Entre ellos, enseñó sus estrategias para perfeccionar la técnica conocida como doble bombo, una configuración en la batería que permite tocar notas rápidas y continuas con los pies. Además, educó acerca de sus tácticas para intensificar los “blast beats”, una técnica de percusión extrema que se caracteriza por una ráfaga rápida e implacable de notas.
Pese a su maestría en la batería, el artista relató que nunca perteneció a una academia de música luego de recibir su primera batería, a los 14 años, como regalo de sus padres.

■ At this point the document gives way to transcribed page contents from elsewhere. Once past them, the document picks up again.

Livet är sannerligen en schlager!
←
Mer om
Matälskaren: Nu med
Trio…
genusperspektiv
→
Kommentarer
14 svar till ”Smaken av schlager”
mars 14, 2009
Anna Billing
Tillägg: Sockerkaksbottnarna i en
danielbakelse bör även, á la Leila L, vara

Más bien, su escuela fue aprenderse los discos de los artistas del rock & roll clásico que lo precedieron, como Little Richard, Elvis Presley y The Rolling Stones.
“Yo soy un fanático de la música y he comprado discos toda mi vida, de todos los estilos posibles. Siempre he estado obsesionado con aprender y mi escuela, genuinamente, fue tratar de imitar esos discos, tratar de imitar esos sonidos, aunque estuviera mal”, narró Orta.
El baterista aseguró que varias de sus influencias también provienen de la música tropical, pues estudiar la salsa y la percusión latina le ha permitido aprender a tener un mejor control y dinámica de la batería. Algunas de sus fuentes de inspiración son los salseros Cheo Feliciano, Ray Barretto y Tito Puente, mencionó el metalero.
“Mientras fui creciendo, me fui enamorando de lo más extremo, pero yo crecí aquí en Puerto Rico y, definitivamente, hay bastante influencia latina y tropical en mi ejecución en la batería”, comentó Orta, quien también pertenece a las bandas locales Tropiezo y Omnifariam.